Confidence is directly related with the Buddhist notion of "suchness" (and therefore with the so-called Emptiness).
To have confidence you have to accept everything at the most fundamental level, and keep accepting as things evolve. You have to fully accept the so-called external situation, and you have to fully accept yourself. Sounds simple but it's not.
When you accept yourself you commit to doing everything to the best of your ability but you also accept that you can make mistakes. When you accept the situation, and keep accepting it as it changes, you accept the outcome of your actions, whatever it is. You think about it, you do the best you can, you get a result, and you deal with that result. Rinse, repeat.
In other words, when you make a decision - any decision - either a microscopic level one or a grandiose one - you must take full ownership of that decision, you must stand on it with both your feet. Not be like "neither here nor there" "just in case" - no, it must be a fully owned decision. You commit to it, you implement it, and you own whatever comes from it and work with that.
Here's one more detail. To fully accept everything means: if you don't know something - you don't pretend you know it, you don't wish you knew it, and you don't try to hide it to save your ego. You accept that you don't fully know it, and when you talk to others you define the boundaries of what you know and what you don't. Then you work with what you do know, doing your best and accepting results, as described above.
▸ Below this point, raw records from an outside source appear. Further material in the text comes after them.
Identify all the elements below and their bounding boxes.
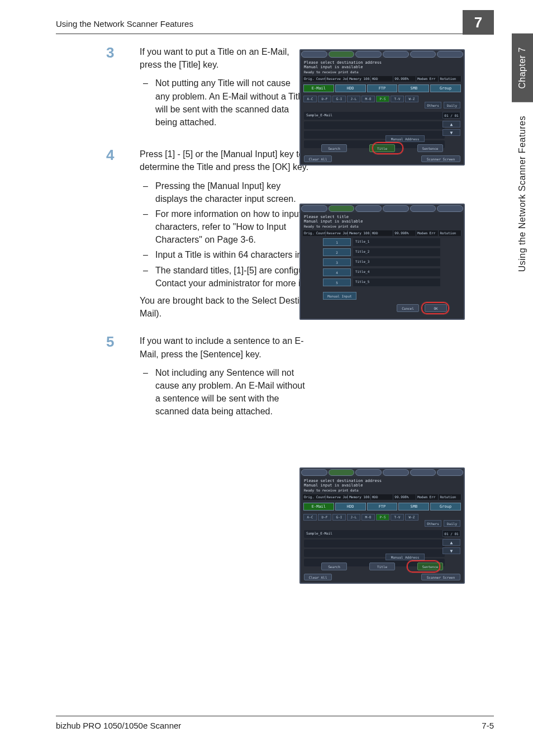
shot-tab-hdd[interactable]: HDD xyxy=(335,84,366,92)
shot-msg-2: Manual input is available xyxy=(304,483,460,488)
shot-tab-email[interactable]: E-Mail xyxy=(303,503,334,511)
step-4-bullet-2: For more information on how to input cha… xyxy=(155,207,313,247)
step-3-bullet-1: Not putting any Title will not cause any… xyxy=(155,77,307,129)
shot-mem-pct: 99.998% xyxy=(393,494,416,500)
shot-page-indicator: 01 / 01 xyxy=(442,530,460,537)
shot-manual-address-button[interactable]: Manual Address xyxy=(386,554,425,560)
side-tab-section: Using the Network Scanner Features xyxy=(512,102,533,285)
shot-down-arrow[interactable]: ▼ xyxy=(442,129,460,136)
shot-status-ready: Ready to receive print data xyxy=(304,488,460,492)
shot-alpha-mo[interactable]: M-O xyxy=(361,514,375,521)
shot2-row-2-num[interactable]: 2 xyxy=(323,248,351,256)
shot2-msg-2: Manual input is available xyxy=(304,219,460,224)
shot-mem-pct: 99.998% xyxy=(393,230,416,236)
screenshot-step-4: Please select title Manual input is avai… xyxy=(299,204,465,320)
shot2-cancel-button[interactable]: Cancel xyxy=(397,304,419,312)
shot-alpha-jl[interactable]: J-L xyxy=(347,514,360,521)
shot-up-arrow[interactable]: ▲ xyxy=(442,539,460,546)
bullet-dash: – xyxy=(140,366,155,418)
shot-clear-all-button[interactable]: Clear All xyxy=(304,574,332,580)
step-3-number: 3 xyxy=(106,45,140,131)
shot-tab-email[interactable]: E-Mail xyxy=(303,84,334,92)
shot-msg-1: Please select destination address xyxy=(304,479,460,483)
shot-daily-button[interactable]: Daily xyxy=(444,102,460,108)
shot-tab-smb[interactable]: SMB xyxy=(398,503,429,511)
step-5-text: If you want to include a sentence to an … xyxy=(140,334,307,360)
footer-left: bizhub PRO 1050/1050e Scanner xyxy=(56,721,181,730)
chapter-number-tab: 7 xyxy=(463,10,494,35)
shot-others-button[interactable]: Others xyxy=(425,520,441,527)
shot-tab-group[interactable]: Group xyxy=(430,503,461,511)
shot-status-ready: Ready to receive print data xyxy=(304,224,460,228)
step-4-bullet-1: Pressing the [Manual Input] key displays… xyxy=(155,179,313,205)
shot-tab-smb[interactable]: SMB xyxy=(398,84,429,92)
shot-alpha-df[interactable]: D-F xyxy=(318,514,331,521)
shot-tab-ftp[interactable]: FTP xyxy=(367,503,398,511)
shot-msg-2: Manual input is available xyxy=(304,65,460,69)
shot2-msg-1: Please select title xyxy=(304,215,460,219)
shot-alpha-gi[interactable]: G-I xyxy=(332,514,346,521)
shot-alpha-wz[interactable]: W-Z xyxy=(405,514,418,521)
shot-search-button[interactable]: Search xyxy=(321,563,347,570)
shot-page-indicator: 01 / 01 xyxy=(442,112,460,119)
shot-scanner-screen-button[interactable]: Scanner Screen xyxy=(421,155,460,162)
shot-daily-button[interactable]: Daily xyxy=(444,520,460,527)
shot-alpha-mo[interactable]: M-O xyxy=(361,96,375,102)
shot2-row-3-num[interactable]: 3 xyxy=(323,258,351,266)
bullet-dash: – xyxy=(140,264,155,290)
shot-alpha-ac[interactable]: A-C xyxy=(303,514,317,521)
shot-alpha-tv[interactable]: T-V xyxy=(391,96,404,102)
shot-tab-group[interactable]: Group xyxy=(430,84,461,92)
shot-clear-all-button[interactable]: Clear All xyxy=(304,155,332,162)
shot-hdd: HDD xyxy=(371,76,394,82)
header-title: Using the Network Scanner Features xyxy=(56,19,193,32)
shot-alpha-ps[interactable]: P-S xyxy=(376,96,389,102)
bullet-dash: – xyxy=(140,77,155,129)
shot2-row-3-val: Title_3 xyxy=(353,258,440,266)
shot2-row-5-num[interactable]: 5 xyxy=(323,278,351,286)
shot-memory: Memory 100.000% xyxy=(348,76,371,82)
shot-alpha-ac[interactable]: A-C xyxy=(303,96,317,102)
screenshot-step-5: Please select destination address Manual… xyxy=(299,467,465,584)
shot2-row-4-val: Title_4 xyxy=(353,268,440,276)
shot-list-item-empty xyxy=(304,540,445,547)
shot-alpha-wz[interactable]: W-Z xyxy=(405,96,418,102)
shot-alpha-gi[interactable]: G-I xyxy=(332,96,346,102)
shot2-row-4-num[interactable]: 4 xyxy=(323,268,351,276)
shot-alpha-ps[interactable]: P-S xyxy=(376,514,389,521)
shot-status-ready: Ready to receive print data xyxy=(304,70,460,74)
step-4-text: Press [1] - [5] or the [Manual Input] ke… xyxy=(140,148,313,173)
shot-sentence-button[interactable]: Sentence xyxy=(417,144,443,152)
shot-reserve: Reserve Job xyxy=(326,230,349,236)
shot-reserve: Reserve Job xyxy=(326,76,349,82)
bullet-dash: – xyxy=(140,179,155,205)
bullet-dash: – xyxy=(140,248,155,261)
shot-others-button[interactable]: Others xyxy=(425,102,441,108)
shot-manual-address-button[interactable]: Manual Address xyxy=(386,135,425,142)
shot-title-button[interactable]: Title xyxy=(369,563,395,570)
shot-rotation: Rotation xyxy=(439,230,461,236)
shot-modem: Modem Err xyxy=(416,230,439,236)
shot2-row-5-val: Title_5 xyxy=(353,278,440,286)
shot-msg-1: Please select destination address xyxy=(304,60,460,65)
shot-alpha-df[interactable]: D-F xyxy=(318,96,331,102)
shot-list-item-sample-email[interactable]: Sample_E-Mail xyxy=(304,530,445,538)
step-5-number: 5 xyxy=(106,334,140,420)
shot-reserve: Reserve Job xyxy=(326,494,349,500)
shot-orig-count: Orig. Count xyxy=(303,230,326,236)
shot-search-button[interactable]: Search xyxy=(321,144,347,152)
shot-scanner-screen-button[interactable]: Scanner Screen xyxy=(421,574,460,580)
shot-up-arrow[interactable]: ▲ xyxy=(442,121,460,127)
shot-mem-pct: 99.998% xyxy=(393,76,416,82)
shot2-row-1-num[interactable]: 1 xyxy=(323,238,351,246)
shot-down-arrow[interactable]: ▼ xyxy=(442,547,460,554)
shot-tab-ftp[interactable]: FTP xyxy=(367,84,398,92)
shot-memory: Memory 100.000% xyxy=(348,494,371,500)
shot-hdd: HDD xyxy=(371,494,394,500)
shot-alpha-jl[interactable]: J-L xyxy=(347,96,360,102)
shot-list-item-sample-email[interactable]: Sample_E-Mail xyxy=(304,112,445,120)
shot-modem: Modem Err xyxy=(416,76,439,82)
shot-tab-hdd[interactable]: HDD xyxy=(335,503,366,511)
shot2-manual-input-button[interactable]: Manual Input xyxy=(323,292,356,300)
shot-alpha-tv[interactable]: T-V xyxy=(391,514,404,521)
Taken together this means that you stand firmly with both feet on the ground of the truth - the ungeneralizable suchness of things as they are, and you are being authentically and ungeneralizably yourself. Both externally and internally there is no lie or disconnect, there's truth, authenticity, and ungeneralizable suchness. You accept things as they are, you accept yourself, you accept your limits, you do your best and you accept the new situation that emerges without grasping at what it could have been. Whatever happens, you are not afraid - because you are not grasping at imaginary "could"s and "should"s, you work with what "is". You are true and real, every step of the way.
That's the power stance that gives you the real Buddhist confidence.
By now it should be clear that this type of confidence is an exact opposite of arrogance. Arrogance is based on "wearing an armor" - convincing oneself and others that you are perfect, consistent, that you know the only right way etc, defending your image and fighting for more. Buddhist confidence is based on "removing the armor" and being true.